Kentlerde yaşamak bir adap ve görgü işidir.
O’nun da kendine göre kültürü ve kuralları vardır.
Her kent, kültürünü geçmişinden aldığı güçle oluşturmaya çalışır.
Bunun oluşumunda doğal olarak bizlerin rolü doğrudan etkiyici ve belirleyicidir.
Kent kültürü kendini; gezme, yemek yeme, kişilerin birbirleriyle olan ilişkilerde, damak tadında, sevinç ve hüzünleri paylaşmada, kendini gösterir.
Kurallarını yaşayanlara hissettirir.
***
Maalesef günümüzde kentlerde…
Maganda dediğimiz davranış biçimi kent kültürünü tehdit eder bir hale geldi.
Ne olduğu belli olmayan bir yaşam tarzını insanlara zorla kabul ettirmeye başladı.

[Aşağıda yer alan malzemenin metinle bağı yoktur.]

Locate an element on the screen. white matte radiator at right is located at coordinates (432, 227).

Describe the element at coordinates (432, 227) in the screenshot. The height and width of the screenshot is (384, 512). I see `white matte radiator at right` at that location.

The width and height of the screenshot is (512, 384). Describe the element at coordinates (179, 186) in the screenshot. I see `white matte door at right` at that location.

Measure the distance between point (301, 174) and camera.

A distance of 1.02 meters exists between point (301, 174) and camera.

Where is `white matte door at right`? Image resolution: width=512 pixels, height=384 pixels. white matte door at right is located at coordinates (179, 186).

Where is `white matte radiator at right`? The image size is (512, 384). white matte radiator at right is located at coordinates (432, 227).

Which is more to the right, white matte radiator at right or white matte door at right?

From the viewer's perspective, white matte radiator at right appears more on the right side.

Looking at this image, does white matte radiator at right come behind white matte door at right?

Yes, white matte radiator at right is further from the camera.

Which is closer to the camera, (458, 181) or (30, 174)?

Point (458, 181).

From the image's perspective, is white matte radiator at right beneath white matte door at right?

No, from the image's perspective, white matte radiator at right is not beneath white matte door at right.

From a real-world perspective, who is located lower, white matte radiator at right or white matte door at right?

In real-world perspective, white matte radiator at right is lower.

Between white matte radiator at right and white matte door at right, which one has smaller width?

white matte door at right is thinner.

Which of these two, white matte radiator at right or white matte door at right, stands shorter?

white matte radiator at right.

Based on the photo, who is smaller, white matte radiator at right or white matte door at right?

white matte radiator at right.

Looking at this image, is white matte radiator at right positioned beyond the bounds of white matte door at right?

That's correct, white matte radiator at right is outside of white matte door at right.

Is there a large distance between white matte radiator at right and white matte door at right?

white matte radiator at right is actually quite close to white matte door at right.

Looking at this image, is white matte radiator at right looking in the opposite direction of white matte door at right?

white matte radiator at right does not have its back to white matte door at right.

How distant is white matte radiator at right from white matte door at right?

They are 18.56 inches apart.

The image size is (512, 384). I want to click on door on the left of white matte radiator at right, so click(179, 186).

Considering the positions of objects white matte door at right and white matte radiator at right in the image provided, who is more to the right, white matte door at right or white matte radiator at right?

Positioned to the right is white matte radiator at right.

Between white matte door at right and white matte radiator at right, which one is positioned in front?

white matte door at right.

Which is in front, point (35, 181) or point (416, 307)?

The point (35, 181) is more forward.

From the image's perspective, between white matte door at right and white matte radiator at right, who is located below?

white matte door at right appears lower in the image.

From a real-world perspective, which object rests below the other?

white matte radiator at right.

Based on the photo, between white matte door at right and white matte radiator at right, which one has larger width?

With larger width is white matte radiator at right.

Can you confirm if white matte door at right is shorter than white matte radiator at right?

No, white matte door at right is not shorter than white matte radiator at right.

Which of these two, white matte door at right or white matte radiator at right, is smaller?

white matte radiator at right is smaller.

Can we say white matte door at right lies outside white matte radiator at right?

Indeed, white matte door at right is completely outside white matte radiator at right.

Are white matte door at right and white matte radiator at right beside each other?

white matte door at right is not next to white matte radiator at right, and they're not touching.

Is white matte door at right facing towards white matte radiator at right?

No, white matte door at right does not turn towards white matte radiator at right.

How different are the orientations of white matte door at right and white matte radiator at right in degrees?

Bu manzara bugün Türkiye’nin birçok yerinde görülebilecek, izlenebilecek acınası, geleneklerimizle bağdaşmayan bir durum oluşturuyor.
Maganda dediğimiz davranış şekli, bugün Türkiye’de yeni bir sosyal sınıf oluşturacak yetkinliğe ulaştı.
Çoğalan, mantarımsı bir hal aldı.
Sanki kentlerde onu besleyen özel bir toprak çeşidi var.
Az bir sulama birdenbire ortaya çıkıyor.
Söylemek gerekirse…
Kurulu düzeni alt üst ediyorlar.
Yasa tanımıyorlar.
Kendilerinden başka hiç kimseyi düşünmüyorlar.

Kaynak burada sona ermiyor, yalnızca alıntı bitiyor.